Fuera tuvo la tentación de prender fuego a la casa, y tan sólo el miedo a volver a entrar le impidió hacerlo. Salió a la calle, y tras de sí dejó la última huella de su historia, y tuvo la sensación de haberse quedado solo y viejo.

(Pau)

Me siento como un náufrago largo tiempo perdido, largo tiempo olvidado. Hace

dossemanas que no salgo de la casa y ya está a punto de acabarse la última botella de ginebra; los últimos alimentos hace tres días que me los comí.
     La decisión que tomé de no ver a nadie más  la he mantenido hasta el final.
     Hoy el viento llega con fuerza desde el mar, se filtra por las ventanas mal cerradas y las puertas desencajadas, aulla y gime como mi corazón.

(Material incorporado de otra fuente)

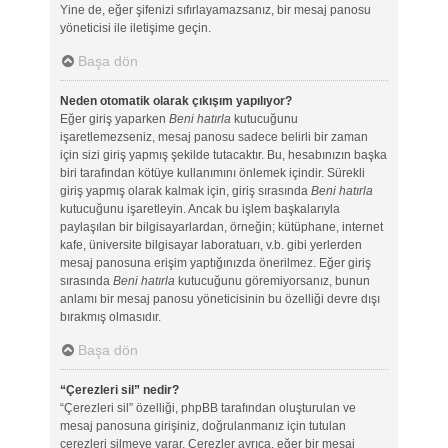
Yine de, eğer şifenizi sıfırlayamazsanız, bir mesaj panosu
yöneticisi ile iletişime geçin.
Başa dön
Neden otomatik olarak çıkışım yapılıyor?
Eğer giriş yaparken
Beni hatırla
kutucuğunu
işaretlemezseniz, mesaj panosu sadece belirli bir zaman
için sizi giriş yapmış şekilde tutacaktır. Bu, hesabınızın başka
biri tarafından kötüye kullanımını önlemek içindir. Sürekli
giriş yapmış olarak kalmak için, giriş sırasında
Beni hatırla
kutucuğunu işaretleyin. Ancak bu işlem başkalarıyla
paylaşılan bir bilgisayarlardan, örneğin; kütüphane, internet
kafe, üniversite bilgisayar laboratuarı, v.b. gibi yerlerden
mesaj panosuna erişim yaptığınızda önerilmez. Eğer giriş
sırasında
Beni hatırla
kutucuğunu göremiyorsanız, bunun
anlamı bir mesaj panosu yöneticisinin bu özelliği devre dışı
bırakmış olmasıdır.
Başa dön
“Çerezleri sil” nedir?
“Çerezleri sil” özelliği, phpBB tarafından oluşturulan ve
mesaj panosuna girişiniz, doğrulanmanız için tutulan
çerezleri silmeye yarar. Çerezler ayrıca, eğer bir mesaj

La pequeña casa familiar en la que fuí tan feliz, ahora rodeada de asquerosos hoteles, es una chalupa en la que me dirijo al abismo.
     Poco a poco he ido cortando las amarras que me ataban a la vida: perdí el trabajo, me dejó Adela, los amigos uno a uno fueron desapareciendo de la agenda telefónica, a los vecinos no les importo más que una rata paseando junto al contenedor de basura. "Él se lo ha buscado", "Se veía venir" "Se merece acabar así". ¡Qué fácil es culpar! ¡Que os den por culo a todos!
     Ahora ya todo me da igual. Ponte otra ginebra, Sebas. Alcohol de la mañana a la noche, alcohol para ahuyentar diablos, alcohol como lenitivo de esta aplastante soledad.
     Sólo me queda un vínculo con la humanidad, mi querido Rafael, mi buen hermano. A nadie más le concedo autoridad sobre mi vida. ¡Siento tanto haberte defraudado, hermano querido! Sólo tú entendiste hace muchos años, cuando apenas empezábamos a dejar de ser niños, mi incapacidad para la vida, mi espíritu refractario a la paz y la felicidad.
     No quisiera que te sintieras culpable, pero si vinieses hoy, quizá encontrara algún motivo para no abrir la espita del gas y empezar a oler el perfume de la muerte, a lo mejor lograrías sacarme de este sopor que me inunda, de este perfume de muerte que envuelve todo, este perfume de vieja puta barata.